Goldman Sachs, however, offered a more optimistic interpretation. The firm argued that the surge in U.S. technology stocks might be supported by durable profit growth, noting that current valuations remain moderate compared with the late 1990s. 

Meanwhile, Federal Reserve Chair Jerome Powell recently mentioned that AI differs from earlier bubbles because many of the companies driving the current cycle already generate real revenue. He pointed to data center construction and related infrastructure spending as tangible sources of economic activity.

Bitcoin feels the ripple effects

Bitcoin remains under pressure as investor sentiment weakens and economic uncertainty rises.

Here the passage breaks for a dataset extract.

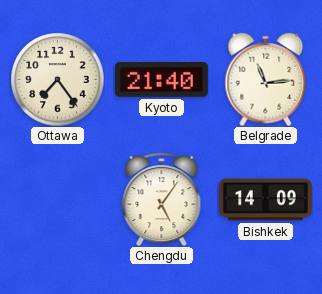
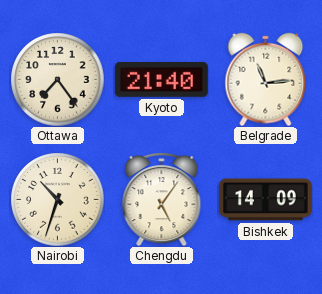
Nairobi: none -> 10:33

Data from CoinGlass shows the asset has already fallen nearly 11% this quarter, making it the second-worst Q4 since 2020. October alone saw a 3.85% decline, marking the weakest October performance since 2018.

Alex Thorn, Head of Firmwide Research at Galaxy, has lowered his year-end Bitcoin target from $185,000 to $120,000. In a note to clients, he said large holders are offloading coins, corporations are showing reduced interest in holding Bitcoin in their treasuries, and investors are diversifying into other assets.

Thorn remains optimistic about Bitcoin’s long-term outlook but expects short-term performance to stay weak due to tightening liquidity and a slowdown in institutional demand.

On-chain data supports that caution. Analyst Maartunn observed that long-term holders currently control about 73.6% of Bitcoin’s total supply, near record highs.

However, in the past month, roughly 363,000 Bitcoins have moved from long-term wallets into short-term hands, indicating active profit-taking as seasoned holders sell and newer investors absorb the coins.

Older wallets are also becoming active again. Over the past year, more than 1.17 million Bitcoins that had been untouched for three to five years have been spent, alongside several hundred thousand from even older addresses.

Maartunn noted that the market now stands at a crossroads. If short-term holders remain calm, prices could stabilize. If they begin selling aggressively, the next leg down could be steeper.

Combined with a global environment that is already under pressure from slowing growth, rising costs, and fears of an AI-driven market correction, crypto investors are facing multiple risks at once. Investors should remain careful, manage exposure sensibly, and never commit more than they can afford to lose.

Disclosure: This article does not represent investment advice. The content and materials featured on this page are for educational purposes only.